Orta çağ kimyasının en büyük dehâsı olan Câbir’i, Ord. Pr. İsmail Hakkı İzmirli; ‘modern kimyanın babası’ olarak görür. Hattâ Râzî ve İbn-i Sinâ, ondan ‘Üstadlar üstadı’ diye bahsederler.
İtalyan matematikçisi G. Cordano (1720-1783), Câbir’i dünyanın gelmiş geçmiş on iki dâhîsi arasında sayar; İngiliz filozofu Bacon (1214-1294) ise O’ndan hayranlıkla bahseder.
Câbir, eski kimyacılardan farklı olarak deneysel metoda önem vermiştir. Bu yüzden bütün orta çağ kimyacıları O’nun tesirinde kalmışlardır. Câbir b. Hayyan, sadece teorisyen değil, aynı zamanda uygulayıcı ve deneycidir; kitaplarında takip ettiği metod tamamen deney ve gözleme dayanır.
Ünlü kimyacımız Câbir, yıllarca bazı kimyasal maddeleri birleştirerek altın yapmaya çalışmasına rağmen sun’i altın yapmayı başaramamıştır; fakat kimya ilminin gelişmesine vesile olmuştur. Bu sayede birçok kimyevî maddeyi bulmuş, çeşitli kimyevî metodlar geliştirmiş ve çeşitli teoriler ortaya koymuştur.
Burada sayamayacağımız kadar çalışması ve buluşu olan Câbir, on iki asır evvel kimyanın iki temel prensibini ilmî olarak ortaya koymuş ve kimyevî maddeleri dört ana gruba ayırarak ilk kimyevî sınıflamayı yapmıştır.
Bugün modern kimyanın babası sayılan Lavoisier, sadece kendisine kadar gelen bilgileri açıklamış ve kimyevî maddeleri isimlendirip, yeni bir sisteme koymuştur. Bu durumda Câbir’i “kimyanın kurucusu” ve “kimyanın babası” saymak daha yerinde ve daha doğru olur.
Birçok ilimde ağırlığını hissettiren ve söz sahibi olan büyük dehâ, birçok Avrupalı bilginden (Avrupa’da atomla ilgili ilk bilgiler İngiliz fizikçi ve kimyacısı Dalton (1766-1844)’a aittir.) bin sene evvel atomla ilgilenmiş, tarifini yapmış ve parçalanabileceğini söylemiştir. Ayrıca optik kanununun keşfi ve mercekler teorisinin ortaya konuluşunu da Câbir’e dayandıranlar vardır.

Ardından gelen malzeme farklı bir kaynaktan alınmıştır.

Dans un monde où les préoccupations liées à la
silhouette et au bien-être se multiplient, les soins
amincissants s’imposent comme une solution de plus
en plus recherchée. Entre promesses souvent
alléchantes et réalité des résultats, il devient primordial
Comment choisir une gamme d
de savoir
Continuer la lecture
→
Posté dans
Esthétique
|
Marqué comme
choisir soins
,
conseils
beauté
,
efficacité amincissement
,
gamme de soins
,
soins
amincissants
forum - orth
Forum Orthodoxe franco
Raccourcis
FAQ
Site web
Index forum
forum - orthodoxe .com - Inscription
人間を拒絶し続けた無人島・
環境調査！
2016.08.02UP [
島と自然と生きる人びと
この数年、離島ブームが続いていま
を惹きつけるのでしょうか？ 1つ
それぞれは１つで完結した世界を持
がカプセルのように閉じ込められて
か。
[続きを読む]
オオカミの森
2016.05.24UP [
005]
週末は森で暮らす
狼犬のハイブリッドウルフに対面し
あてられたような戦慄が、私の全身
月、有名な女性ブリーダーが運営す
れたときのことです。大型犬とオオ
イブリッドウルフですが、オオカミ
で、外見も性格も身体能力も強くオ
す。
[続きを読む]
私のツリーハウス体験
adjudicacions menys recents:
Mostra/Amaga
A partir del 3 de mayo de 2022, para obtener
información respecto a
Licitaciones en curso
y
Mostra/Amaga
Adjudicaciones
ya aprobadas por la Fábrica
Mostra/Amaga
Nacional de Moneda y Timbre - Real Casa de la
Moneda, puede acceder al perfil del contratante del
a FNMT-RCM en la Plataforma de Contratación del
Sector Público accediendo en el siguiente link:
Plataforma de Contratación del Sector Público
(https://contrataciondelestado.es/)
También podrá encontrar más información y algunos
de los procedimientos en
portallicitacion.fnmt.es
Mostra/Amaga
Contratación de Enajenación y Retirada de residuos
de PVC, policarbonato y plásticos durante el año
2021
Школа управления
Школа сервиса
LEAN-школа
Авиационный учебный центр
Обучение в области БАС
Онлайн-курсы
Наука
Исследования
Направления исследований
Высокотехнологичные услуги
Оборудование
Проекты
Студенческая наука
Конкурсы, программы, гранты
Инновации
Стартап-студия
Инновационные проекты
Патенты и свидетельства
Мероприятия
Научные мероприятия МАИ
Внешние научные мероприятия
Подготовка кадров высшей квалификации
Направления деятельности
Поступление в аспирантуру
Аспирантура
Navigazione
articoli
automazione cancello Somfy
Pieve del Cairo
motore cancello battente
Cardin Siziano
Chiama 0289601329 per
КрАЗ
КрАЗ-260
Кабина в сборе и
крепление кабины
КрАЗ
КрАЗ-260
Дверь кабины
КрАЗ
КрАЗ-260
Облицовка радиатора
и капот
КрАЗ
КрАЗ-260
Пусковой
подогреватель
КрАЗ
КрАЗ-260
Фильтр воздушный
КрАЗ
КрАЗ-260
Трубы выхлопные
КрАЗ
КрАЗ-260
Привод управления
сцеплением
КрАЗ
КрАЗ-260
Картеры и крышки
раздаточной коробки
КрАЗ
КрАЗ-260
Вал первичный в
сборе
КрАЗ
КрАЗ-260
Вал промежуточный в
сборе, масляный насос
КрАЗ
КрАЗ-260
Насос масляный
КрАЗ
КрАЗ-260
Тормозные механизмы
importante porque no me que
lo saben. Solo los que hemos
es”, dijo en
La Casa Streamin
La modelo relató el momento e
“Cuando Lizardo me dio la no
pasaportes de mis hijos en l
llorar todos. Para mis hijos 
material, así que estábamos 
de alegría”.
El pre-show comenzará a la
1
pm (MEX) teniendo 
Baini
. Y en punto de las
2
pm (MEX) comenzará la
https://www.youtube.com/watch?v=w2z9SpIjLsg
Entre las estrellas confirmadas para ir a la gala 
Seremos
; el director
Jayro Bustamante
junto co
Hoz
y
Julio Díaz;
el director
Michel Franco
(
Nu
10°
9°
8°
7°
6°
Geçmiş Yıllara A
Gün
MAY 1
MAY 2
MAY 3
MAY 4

Büyük bilginimiz Câbir’in çeşitli bilimlere ait irili-ufaklı 1000’i aşkın eseri vardır.
Birçok doğulu ve batılı bilim adamı O’nu ‘üstâd’ kabul edip, O’nun açtığı yoldan yürümüşlerdir, fakat Câbir’in şânı-şöhreti o derece büyüktü ki: O’nun adını kullanarak şöhrete kavuşmak isteyenler de olmuştur.
Eserleri çeşitli batı dillerine çevrilmiş ve uzun yıllar Avrupa Üniversiteleri’nde ders kitabı olarak okutulmuş ilim adamlarımızın isimlerini batılılar kendilerine mâl etmede oldukça usta davranmışlardır.
Batılılar tercüme ettikleri kitabın üzerinde yazılı isimleri değil de; kendilerine uydurdukları isimleri yazmışlardır. İhtisas sahibi olmayanlar bu eserleri Hıristiyan bilginlerinin eserleri sanmışlardır. İşte misâl teşkil edecek kısa bir liste.
- Bîrunî=A lberuni, Aliboron; Âli bin İs= Haly Jesu; Câbir b. Hayyan= Geber ;
- İbn-i Zuhr= Avenzor; İbn-i Bâcce= Avempace; Zekeriyya Râzî= Rhazes;
- el-Fârâbî= Alpharabius; el-Hârizmî= Alkhorisme; ez-Zerkâlî= Arzahel… (1)
_____________________________________________________________________________________
- (1) Yeni Rehber Ansiklopedisi Türkiye Gazetesi, (İstanbul–1993); TDV-İslâm Ansiklopedisi, (İstanbul–1992); MEB-Türk Ansiklopedisi, (İstanbul–1993) MEB-İslâm Ansiklopedisi; Müslüman İlim Öncüleri Ansiklopedisi, (İstanbul–1992); Müsbet İlimlerde Müslüman Âlimler, (Ankara–1991); Yeni Bir Bakış Açısıyla İlim ve Din, (İstanbul–1998).